● Given data
------------------------------

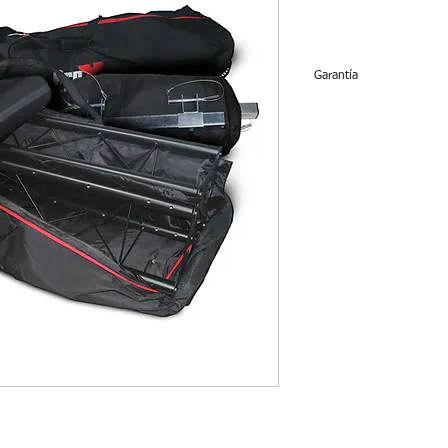
Garantía
No tiene garantía.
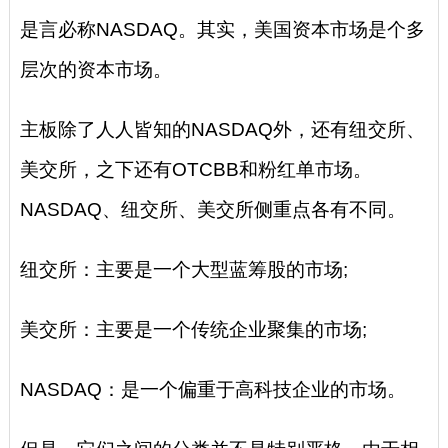
是言必称NASDAQ。其实，美国资本市场是个多
层次的资本市场。
主板除了人人皆知的NASDAQ外，还有纽交所、
美交所，之下还有OTCBB和粉红单市场。
NASDAQ、纽交所、美交所侧重点各有不同。
纽交所：主要是一个大型蓝筹股的市场;
美交所：主要是一个传统企业聚集的市场;
NASDAQ：是一个偏重于高科技企业的市场。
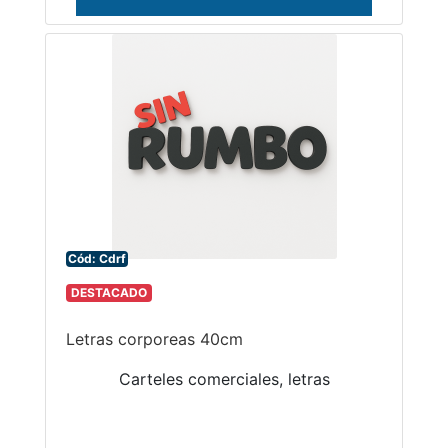
Cód: Cdrf
DESTACADO
Letras corporeas 40cm
Carteles comerciales, letras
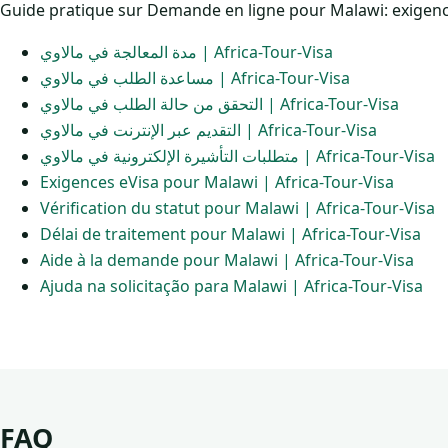
Guide pratique sur Demande en ligne pour Malawi: exigences,
مدة المعالجة في مالاوي | Africa-Tour-Visa
مساعدة الطلب في مالاوي | Africa-Tour-Visa
التحقق من حالة الطلب في مالاوي | Africa-Tour-Visa
التقديم عبر الإنترنت في مالاوي | Africa-Tour-Visa
متطلبات التأشيرة الإلكترونية في مالاوي | Africa-Tour-Visa
Exigences eVisa pour Malawi | Africa-Tour-Visa
Vérification du statut pour Malawi | Africa-Tour-Visa
Délai de traitement pour Malawi | Africa-Tour-Visa
Aide à la demande pour Malawi | Africa-Tour-Visa
Ajuda na solicitação para Malawi | Africa-Tour-Visa
FAQ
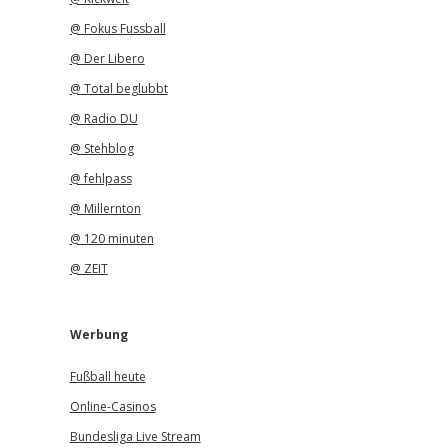
@ Fokus Fussball
@ Der Libero
@ Total beglubbt
@ Radio DU
@ Stehblog
@ fehlpass
@ Millernton
@ 120 minuten
@ ZEIT
Werbung
Fußball heute
Online-Casinos
Bundesliga Live Stream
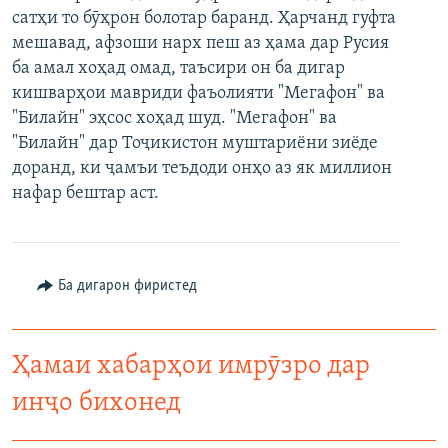
сатҳи то бӯҳрон болотар баранд. Ҳарчанд гуфта
ГУЗОРИШҲОИ РАДИОӢ
Русский
мешавад, афзоши нарх пеш аз ҳама дар Русия
ба амал хоҳад омад, таъсири он ба дигар
ПАЙГИРӢ КУНЕД
кишварҳои мавриди фаъолияти "Мегафон" ва
"Билайн" эҳсос хоҳад шуд. "Мегафон" ва
"Билайн" дар Тоҷикистон муштариёни зиёде
доранд, ки ҷамъи теъдоди онҳо аз як миллион
нафар бештар аст.
Ҳамаи сомонаҳои RFE/RL
Ба дигарон фиристед
Ҳамаи хабарҳои имрӯзро дар
инҷо бихонед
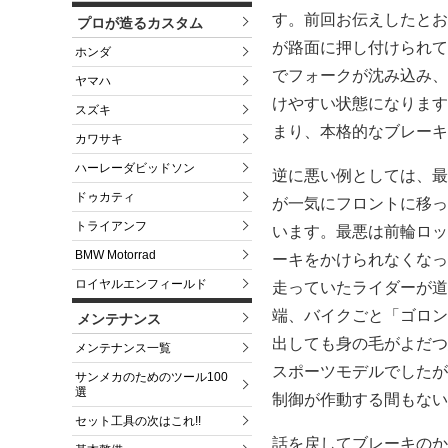
す。前回お伝えしたとお
プロが造るカスタム
が路面に押し付けられて
ホンダ
でフォークが沈み込み、
ヤマハ
けやすい状態になります
スズキ
まり、本格的なブレーキ
カワサキ
ハーレーダビッドソン
逆に悪い例としては、最
ドゥカティ
が一気にフロントに移っ
トライアンフ
います。最悪は前輪ロッ
BMW Motorrad
ーキをかけられなくなっ
ロイヤルエンフィールド
走っていたライダーが道
端、バイクごと「ゴロン
メンテナンス
出しても身の毛がよだつ
メンテナンス一覧
スポーツモデルでしたが
サンメカのためのツール100
選
制御が作動する間もない
セット工具の次はこれ!!
話を戻してブレーキのかけ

------------------------------

● Activity
Return every entry word for word, leaving the pictures out.

● Result of the exercise
Garantía
No tiene garantía.
是言必称NASDAQ。其实，美国资本市场是个多
层次的资本市场。
主板除了人人皆知的NASDAQ外，还有纽交所、
美交所，之下还有OTCBB和粉红单市场。
NASDAQ、纽交所、美交所侧重点各有不同。
纽交所：主要是一个大型蓝筹股的市场;
美交所：主要是一个传统企业聚集的市场;
NASDAQ：是一个偏重于高科技企业的市场。
Cód: Cdrf
DESTACADO
Letras corporeas 40cm
Carteles comerciales, letras
Guide pratique sur Demande en ligne pour Malawi: exigences,
مدة المعالجة في مالاوي | Africa-Tour-Visa
مساعدة الطلب في مالاوي | Africa-Tour-Visa
التحقق من حالة الطلب في مالاوي | Africa-Tour-Visa
التقديم عبر الإنترنت في مالاوي | Africa-Tour-Visa
متطلبات التأشيرة الإلكترونية في مالاوي | Africa-Tour-Visa
Exigences eVisa pour Malawi | Africa-Tour-Visa
Vérification du statut pour Malawi | Africa-Tour-Visa
Délai de traitement pour Malawi | Africa-Tour-Visa
Aide à la demande pour Malawi | Africa-Tour-Visa
Ajuda na solicitação para Malawi | Africa-Tour-Visa
FAQ
@ Fokus Fussball
@ Der Libero
@ Total beglubbt
@ Radio DU
@ Stehblog
@ fehlpass
@ Millernton
@ 120 minuten
@ ZEIT
Werbung
Fußball heute
Online-Casinos
Bundesliga Live Stream
сатҳи то бӯҳрон болотар баранд. Ҳарчанд гуфта
ГУЗОРИШҲОИ РАДИОӢ
Русский
мешавад, афзоши нарх пеш аз ҳама дар Русия
ба амал хоҳад омад, таъсири он ба дигар
ПАЙГИРӢ КУНЕД
кишварҳои мавриди фаъолияти "Мегафон" ва
"Билайн" эҳсос хоҳад шуд. "Мегафон" ва
"Билайн" дар Тоҷикистон муштариёни зиёде
доранд, ки ҷамъи теъдоди онҳо аз як миллион
нафар бештар аст.
Ҳамаи сомонаҳои RFE/RL
Ба дигарон фиристед
Ҳамаи хабарҳои имрӯзро дар
инҷо бихонед
す。前回お伝えしたとお
プロが造るカスタム
が路面に押し付けられて
ホンダ
でフォークが沈み込み、
ヤマハ
けやすい状態になります
スズキ
まり、本格的なブレーキ
カワサキ
ハーレーダビッドソン
逆に悪い例としては、最
ドゥカティ
が一気にフロントに移っ
トライアンフ
います。最悪は前輪ロッ
BMW Motorrad
ーキをかけられなくなっ
ロイヤルエンフィールド
走っていたライダーが道
端、バイクごと「ゴロン
メンテナンス
出しても身の毛がよだつ
メンテナンス一覧
スポーツモデルでしたが
サンメカのためのツール100
選
制御が作動する間もない
セット工具の次はこれ!!
話を戻してブレーキのかけ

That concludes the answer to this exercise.